Denying the Trump op-ed

President Trump basked in the cheers of admirers at a stop in Billings, Montana to campaign for a Republican congressional candidate Thursday, while mocking the anonymous author of Wednesday's op-ed piece who claimed to be a senior official in the administration and part of a conservative "resistance" thwarting the President's actions from inside the White House. 

In the hunt for the author, denials came fast and furious from cabinet members and senior officials in the Trump administration.

National Intelligence Director Dan Coats says speculation that either he or his top deputy wrote the op-ed is "patently false. We did not."

Secretary of State Mike Pompeo spoke to reporters after a Thursday meeting in New Delhi with top Indian officials and said, "It's not mine."

Vice-President Mike Pence also denied writing the piece, addressing speculation that he might be the author because of the use of the word "lodestar" which Pence has used repeatedly.

"Anyone who would write an anonymous editorial, smearing this president who's provided extraordinary leadership to this country, should not be working for this administration, they ought to do the honorable thing and they ought to resign," said Pence.

Democrats called on senior white house staff to step forward and speak their conscience.

"If they believe that this president is not fit to serve they need to step up and let the country know," said Democratic Hawaii Senator Mazie Hirono.

Some suggest moderate conservatives have found themselves at a crossroads between supporting President Trump's policies and supporting him as a person.

In Wednesday's op-ed piece, the author said President Trump "is not moored to any discernible first principles that guide his decision making."

"Although he was elected as a Republican, the president shows little affinity for ideals long espoused by conservatives: free minds, free markets and free people. At best, he has invoked these ideals in scripted settings. At worst, he has attacked them outright," wrote the author.

The op ed author wrote, "Given the instability many witnessed, there were early whispers within the cabinet of invoking the 25th Amendment, which would start a complex process for removing the president. But no one wanted to precipitate a constitutional crisis."

"This is really unchartered territory in terms of our politics," said UC Berkeley Politics professor Eric Schickler, who notes that in the past senior officials have resigned from administrations, rather than subvert a president's actions from inside the White House, or publicly berate a president. 

Schickler says the constitution's 25th amendment provides a path for the Vice-President and cabinet to join Congress in removing a president.

"I think that what we have is kind of a political crisis than a constitutional crisis," said Schickler.

"If there were an effort to invoke the 25th Amendment. I think the roughly 40% of the country that are true believers in President Trump, they wouldn't believe the process.
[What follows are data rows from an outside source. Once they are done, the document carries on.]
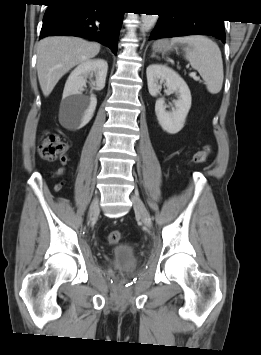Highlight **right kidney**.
Here are the masks:
<instances>
[{"label": "right kidney", "instance_id": "ca27d5eb", "mask_svg": "<svg viewBox=\"0 0 261 355\" xmlns=\"http://www.w3.org/2000/svg\"><path fill=\"white\" fill-rule=\"evenodd\" d=\"M108 64L104 59L87 60L79 64L68 77L60 107V117L63 124L73 129H81L93 117L97 99L83 96L82 89L86 85L88 75H94L91 84L101 90L105 86Z\"/></svg>", "mask_w": 261, "mask_h": 355}]
</instances>
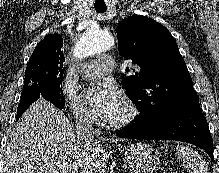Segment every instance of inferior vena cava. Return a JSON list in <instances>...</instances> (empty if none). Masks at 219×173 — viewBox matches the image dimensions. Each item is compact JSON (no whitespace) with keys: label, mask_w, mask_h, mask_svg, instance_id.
<instances>
[{"label":"inferior vena cava","mask_w":219,"mask_h":173,"mask_svg":"<svg viewBox=\"0 0 219 173\" xmlns=\"http://www.w3.org/2000/svg\"><path fill=\"white\" fill-rule=\"evenodd\" d=\"M75 134L80 143H89L94 139L93 120L86 108H81L76 114Z\"/></svg>","instance_id":"1"}]
</instances>
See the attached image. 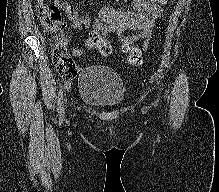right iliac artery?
<instances>
[{
	"label": "right iliac artery",
	"mask_w": 219,
	"mask_h": 192,
	"mask_svg": "<svg viewBox=\"0 0 219 192\" xmlns=\"http://www.w3.org/2000/svg\"><path fill=\"white\" fill-rule=\"evenodd\" d=\"M70 87V83L69 82H65L60 86L59 89V96H58V105H57V111L59 116L61 117L64 113V108H63V94L65 92L66 89H68Z\"/></svg>",
	"instance_id": "82829eb1"
}]
</instances>
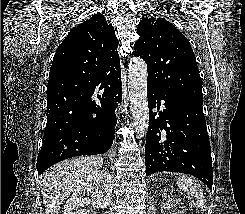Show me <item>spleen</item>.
Returning <instances> with one entry per match:
<instances>
[{"instance_id": "3e777b00", "label": "spleen", "mask_w": 245, "mask_h": 214, "mask_svg": "<svg viewBox=\"0 0 245 214\" xmlns=\"http://www.w3.org/2000/svg\"><path fill=\"white\" fill-rule=\"evenodd\" d=\"M177 185L185 193L196 198L199 207L204 208L206 206L203 190L197 179L188 175H180Z\"/></svg>"}]
</instances>
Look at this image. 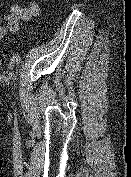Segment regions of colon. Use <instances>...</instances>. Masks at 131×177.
Here are the masks:
<instances>
[{
	"instance_id": "5ec220e1",
	"label": "colon",
	"mask_w": 131,
	"mask_h": 177,
	"mask_svg": "<svg viewBox=\"0 0 131 177\" xmlns=\"http://www.w3.org/2000/svg\"><path fill=\"white\" fill-rule=\"evenodd\" d=\"M2 65H3V59L2 57H0V68L2 67Z\"/></svg>"
}]
</instances>
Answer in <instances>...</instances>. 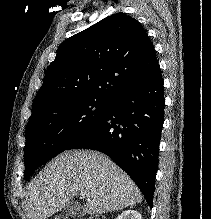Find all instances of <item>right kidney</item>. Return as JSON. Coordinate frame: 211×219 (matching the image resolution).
I'll return each instance as SVG.
<instances>
[{"instance_id":"right-kidney-1","label":"right kidney","mask_w":211,"mask_h":219,"mask_svg":"<svg viewBox=\"0 0 211 219\" xmlns=\"http://www.w3.org/2000/svg\"><path fill=\"white\" fill-rule=\"evenodd\" d=\"M116 219H142L141 214L135 210L123 211Z\"/></svg>"}]
</instances>
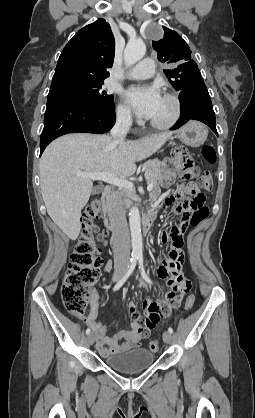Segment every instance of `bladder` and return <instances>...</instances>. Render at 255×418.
I'll return each mask as SVG.
<instances>
[{
  "mask_svg": "<svg viewBox=\"0 0 255 418\" xmlns=\"http://www.w3.org/2000/svg\"><path fill=\"white\" fill-rule=\"evenodd\" d=\"M104 361L116 371L133 373L150 367L154 362V353L147 348H137L121 354L107 356Z\"/></svg>",
  "mask_w": 255,
  "mask_h": 418,
  "instance_id": "obj_1",
  "label": "bladder"
}]
</instances>
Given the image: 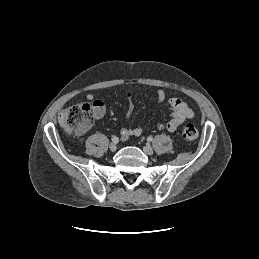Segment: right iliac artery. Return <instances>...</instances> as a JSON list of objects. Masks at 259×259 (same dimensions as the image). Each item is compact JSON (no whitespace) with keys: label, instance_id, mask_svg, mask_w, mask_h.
<instances>
[{"label":"right iliac artery","instance_id":"obj_1","mask_svg":"<svg viewBox=\"0 0 259 259\" xmlns=\"http://www.w3.org/2000/svg\"><path fill=\"white\" fill-rule=\"evenodd\" d=\"M118 141H119V138H118V137H116V136H113V137H112V142H113V143H118Z\"/></svg>","mask_w":259,"mask_h":259}]
</instances>
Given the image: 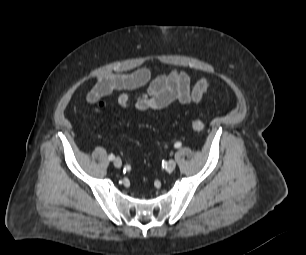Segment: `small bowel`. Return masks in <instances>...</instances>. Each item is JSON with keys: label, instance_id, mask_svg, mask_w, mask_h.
Instances as JSON below:
<instances>
[{"label": "small bowel", "instance_id": "c3829d8e", "mask_svg": "<svg viewBox=\"0 0 306 255\" xmlns=\"http://www.w3.org/2000/svg\"><path fill=\"white\" fill-rule=\"evenodd\" d=\"M145 93L131 97L130 91L146 86ZM208 87L206 78L191 83L189 76L179 70L152 78L149 68L142 67L127 73H106L98 76L87 95V101L95 104L100 98L120 92L117 102L128 110L133 103L139 112L167 108L174 102L188 104L199 102Z\"/></svg>", "mask_w": 306, "mask_h": 255}]
</instances>
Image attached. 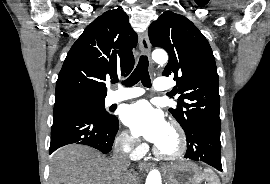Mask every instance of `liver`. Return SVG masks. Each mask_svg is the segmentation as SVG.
<instances>
[{"mask_svg":"<svg viewBox=\"0 0 270 184\" xmlns=\"http://www.w3.org/2000/svg\"><path fill=\"white\" fill-rule=\"evenodd\" d=\"M126 170L100 152L72 144L58 149L51 160L49 184H123Z\"/></svg>","mask_w":270,"mask_h":184,"instance_id":"1","label":"liver"}]
</instances>
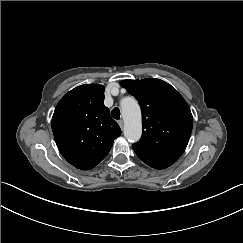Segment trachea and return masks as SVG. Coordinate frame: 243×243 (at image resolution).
Instances as JSON below:
<instances>
[{
  "label": "trachea",
  "mask_w": 243,
  "mask_h": 243,
  "mask_svg": "<svg viewBox=\"0 0 243 243\" xmlns=\"http://www.w3.org/2000/svg\"><path fill=\"white\" fill-rule=\"evenodd\" d=\"M111 115L114 119H117L119 120L120 119V116H121V113H120V110L119 108L115 107L112 112H111Z\"/></svg>",
  "instance_id": "obj_1"
}]
</instances>
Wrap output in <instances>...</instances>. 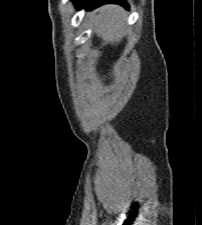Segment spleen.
<instances>
[{"label": "spleen", "instance_id": "1", "mask_svg": "<svg viewBox=\"0 0 202 225\" xmlns=\"http://www.w3.org/2000/svg\"><path fill=\"white\" fill-rule=\"evenodd\" d=\"M95 32L112 44L119 42L125 33L124 10L119 6H107L100 10L94 22Z\"/></svg>", "mask_w": 202, "mask_h": 225}]
</instances>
They would see it as a kind of coup..." 

Massachusetts Democratic Senator Elizabeth Warren says if senior officials believe the president is unfit, "they should stop hiding behind anonymous op-eds and leaking information to Bob Woodward" and "do what the Constitution demands they do: invoke the 25th Amendment and remove this president from office."

Former Attorney General Eric Holder says an anonymous New York Times opinion piece criticizing President Donald Trump is "alarming" but "consistent with what we have seen in previous books, in previous stories about the dysfunction of this administration."

Holder made the comments in Las Vegas Thursday while appearing with a Nevada gubernatorial candidate.

The Democrat says the focus should not be on which Trump administration official wrote the piece, but on its content. 
 
Holder says it's "also disturbing to think that you could have people who are not elected making decisions about the way in which this country is governed."

He says Democrats need to win elections in 2018 to serve as a check on the president and Republicans need to put "country before party."

A congressional ally of President Donald Trump says he thinks Congress could investigate which senior administration official wrote an anonymous New York Times opinion piece criticizing the president.

Rep. Mark Meadows, R-N.C., says he thinks the issue is "serious from a national security standpoint." He is the chairman of a House subcommittee that oversees the president's executive office and a founder of conservative Freedom Caucus.

Meadows, chairman of the conservative House Freedom Caucus, said he disagrees with House Speaker Paul Ryan, who said earlier in the day that he doesn't know what role Congress would have in investigating the opinion piece. The anonymous author claims to be part of a "resistance" to Trump.

Meadows said that "we are looking at what is proper" to investigate but said he hasn't yet taken "concrete steps."